Le constat n’est pas nouveau. Depuis plusieurs années, la politique dans notre pays ne cesse de voir son discrédit grandir, provoquant au mieux du désintérêt, au pire de la colère. Le temps qui passe voit le fossé se creuser entre les citoyens et leurs représentants et gouvernants. (…)

Si la politique au sens d’un fonctionnement et d’une pratique connaît un grave malaise aujourd’hui, c’est que quelque chose d’essentiel s’est perdu ou perverti. Et cela n’est pas de la seule responsabilité de la classe politique. Notre société, et plus largement toute vie en commun, ne peut pourtant pas se passer du politique. Le politique précède la politique, il ne se résume pas à sa mise en application. Il affirme l’existence d’un « nous » qui dépasse les particularités, il définit les conditions de la vie en société, tandis que la politique désigne les activités, les stratégies et les procédures concrètes qui touchent à l’exercice du pouvoir. (…) Ce qui doit fonder l’exercice de ce pouvoir c’est le politique, la recherche du bien commun et de l’intérêt général qui doit trouver son fondement dans un véritable débat sur des valeurs et des orientations partagées.

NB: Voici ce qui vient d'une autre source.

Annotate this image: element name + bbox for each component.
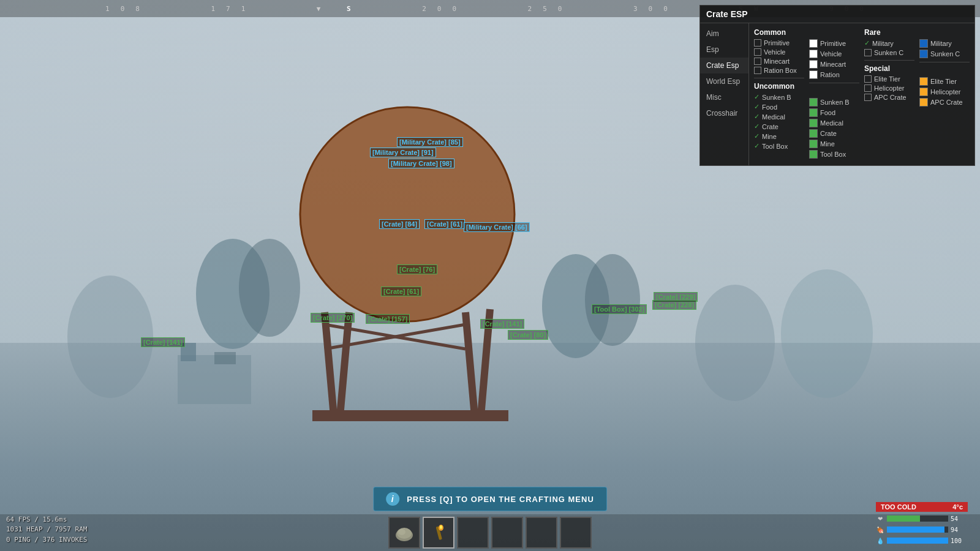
vehicle-color-box[interactable] [809,50,818,58]
food-check: ✓ [754,103,760,111]
uncommon-sunken-b-color[interactable]: Sunken B [809,98,859,107]
elite-tier-checkbox[interactable] [864,75,872,83]
hotbar-slot-5[interactable] [526,517,557,549]
esp-world-label: [Crate] [141] [480,319,524,329]
nav-esp[interactable]: Esp [700,42,748,58]
hotbar-slot-6[interactable] [560,517,592,549]
special-apc-crate[interactable]: APC Crate [864,94,914,101]
ration-box-checkbox[interactable] [754,67,761,74]
common-minecart-color[interactable]: Minecart [809,60,859,69]
nav-aim[interactable]: Aim [700,26,748,42]
esp-world-label: [Crate] [157] [366,314,410,324]
esp-panel: Crate ESP Aim Esp Crate Esp World Esp Mi… [699,5,975,166]
helicopter-color-box[interactable] [919,88,928,96]
esp-world-label: [Crate] [270] [311,313,355,323]
torch-icon [428,522,450,544]
common-ration-color[interactable]: Ration [809,70,859,79]
elite-tier-color-box[interactable] [919,77,928,86]
minecart-checkbox[interactable] [754,58,761,65]
mine-check: ✓ [754,132,760,140]
uncommon-section-title: Uncommon [754,82,804,91]
uncommon-crate-color[interactable]: Crate [809,129,859,138]
esp-world-label: [Crate] [141] [141,337,185,347]
svg-point-20 [398,529,405,535]
food-icon: 🍖 [876,525,884,534]
uncommon-tool-box[interactable]: ✓ Tool Box [754,142,804,150]
esp-world-label: [Crate] [80] [508,330,548,340]
military-color-box[interactable] [919,39,928,48]
esp-world-label: [Military Crate] [66] [464,222,530,232]
svg-point-23 [440,525,442,529]
hotbar-slot-3[interactable] [457,517,489,549]
uncommon-crate[interactable]: ✓ Crate [754,122,804,130]
common-minecart[interactable]: Minecart [754,58,804,65]
vehicle-checkbox[interactable] [754,48,761,56]
water-icon: 💧 [876,536,884,545]
health-bar-fill [887,515,920,522]
nav-misc[interactable]: Misc [700,89,748,105]
common-section-title: Common [754,28,804,37]
common-ration-box[interactable]: Ration Box [754,67,804,74]
food-value: 94 [951,527,968,533]
apc-crate-checkbox[interactable] [864,94,872,101]
common-primitive[interactable]: Primitive [754,39,804,47]
esp-world-label: [Crate] [228] [652,300,696,310]
nav-crate-esp[interactable]: Crate Esp [700,58,748,73]
crafting-hint-text: PRESS [Q] TO OPEN THE CRAFTING MENU [407,495,594,504]
uncommon-tool-box-color[interactable]: Tool Box [809,150,859,159]
sunken-c-color-box[interactable] [919,50,928,58]
uncommon-food[interactable]: ✓ Food [754,103,804,111]
common-vehicle[interactable]: Vehicle [754,48,804,56]
ration-color-box[interactable] [809,70,818,79]
rare-sunken-c-color[interactable]: Sunken C [919,50,970,58]
esp-world-label: [Tool Box] [302] [592,304,647,314]
sunken-c-checkbox[interactable] [864,49,872,56]
hotbar-slot-4[interactable] [491,517,523,549]
esp-panel-title: Crate ESP [700,6,974,23]
medical-color-box[interactable] [809,119,818,127]
tool-box-color-box[interactable] [809,150,818,159]
rare-military[interactable]: ✓ Military [864,39,914,47]
rare-sunken-c[interactable]: Sunken C [864,49,914,56]
primitive-checkbox[interactable] [754,39,761,47]
esp-col-4: Rare Military Sunken C Special Elite Tie… [919,28,970,160]
hotbar-slot-1[interactable] [388,517,420,549]
nav-crosshair[interactable]: Crosshair [700,105,748,121]
uncommon-medical[interactable]: ✓ Medical [754,113,804,121]
food-bar-fill [887,527,944,533]
fps-counter: 64 FPS / 15.6ms 1031 HEAP / 7957 RAM 0 P… [6,515,87,545]
water-value: 100 [951,538,968,544]
uncommon-food-color[interactable]: Food [809,108,859,117]
special-helicopter[interactable]: Helicopter [864,84,914,92]
uncommon-medical-color[interactable]: Medical [809,119,859,127]
military-check: ✓ [864,39,870,47]
apc-crate-color-box[interactable] [919,98,928,107]
heap-value: 1031 HEAP / 7957 RAM [6,525,87,535]
esp-world-label: [Crate] [61] [424,219,465,229]
common-vehicle-color[interactable]: Vehicle [809,50,859,58]
food-bar-bg [887,527,948,533]
rare-military-color[interactable]: Military [919,39,970,48]
special-elite-color[interactable]: Elite Tier [919,77,970,86]
status-bars: TOO COLD 4°c ❤ 54 🍖 94 💧 100 [876,502,968,545]
primitive-color-box[interactable] [809,39,818,48]
nav-world-esp[interactable]: World Esp [700,73,748,89]
esp-col-2: Common Primitive Vehicle Minecart Ration [809,28,859,160]
minecart-color-box[interactable] [809,60,818,69]
uncommon-mine-color[interactable]: Mine [809,140,859,148]
crate-color-box[interactable] [809,129,818,138]
health-icon: ❤ [876,514,884,523]
special-helicopter-color[interactable]: Helicopter [919,88,970,96]
sunken-b-color-box[interactable] [809,98,818,107]
food-color-box[interactable] [809,108,818,117]
mine-color-box[interactable] [809,140,818,148]
helicopter-checkbox[interactable] [864,84,872,92]
sunken-b-check: ✓ [754,93,760,101]
uncommon-sunken-b[interactable]: ✓ Sunken B [754,93,804,101]
uncommon-mine[interactable]: ✓ Mine [754,132,804,140]
special-elite-tier[interactable]: Elite Tier [864,75,914,83]
hotbar-slot-2[interactable] [423,517,454,549]
esp-nav: Aim Esp Crate Esp World Esp Misc Crossha… [700,23,749,165]
special-apc-color[interactable]: APC Crate [919,98,970,107]
common-primitive-color[interactable]: Primitive [809,39,859,48]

Notre société française connaît une grave crise de sens. Or le politique ne peut échapper à cette question du sens, et doit se situer à ce niveau. (…) En fait, pour aller plus loin, la seule question qui mérite d’être posée n’est-elle pas : qu’est-ce qui fait qu’une vie mérite d’être donnée aujourd’hui ? Pour quoi suis-je prêt à donner ma vie aujourd’hui ? La réponse est sans doute très personnelle et intime, mais elle dit quelque chose d’une vie avec les autres et des valeurs qui animent une société. A cet égard, il est toujours bon de regarder la place qu’une société accorde aux plus faibles, aux plus fragiles en son sein, pour savoir si elle est en bonne santé, ce qui la fait tenir dans ses fondements. Ce sont toujours eux en effet qui nous aident à retrouver l’essentiel et le sens de l’homme que toute société doit protéger ».

En tous les cas, rappelons-nous qu’ « en aucun cas on ne peut priver le bien commun de sa dimension transcendante, qui dépasse mais aussi achève la dimension historique. (…) Notre histoire – l’effort personnel et collectif pour élever la condition humaine – commence et culmine en Jésus : grâce à lui, par lui et pour lui, toute réalité, y compris la société humaine, peut être conduite au Bien suprême, à son achèvement. Une vision purement historique et matérialiste finirait par transformer le bien commun en simple bien-être socio-économique, privé de toute finalité transcendante, c’est-à-dire de sa raison d’être la plus profonde » (Compendium de la doctrine sociale de l’Eglise, § 170, Cerf, 2005).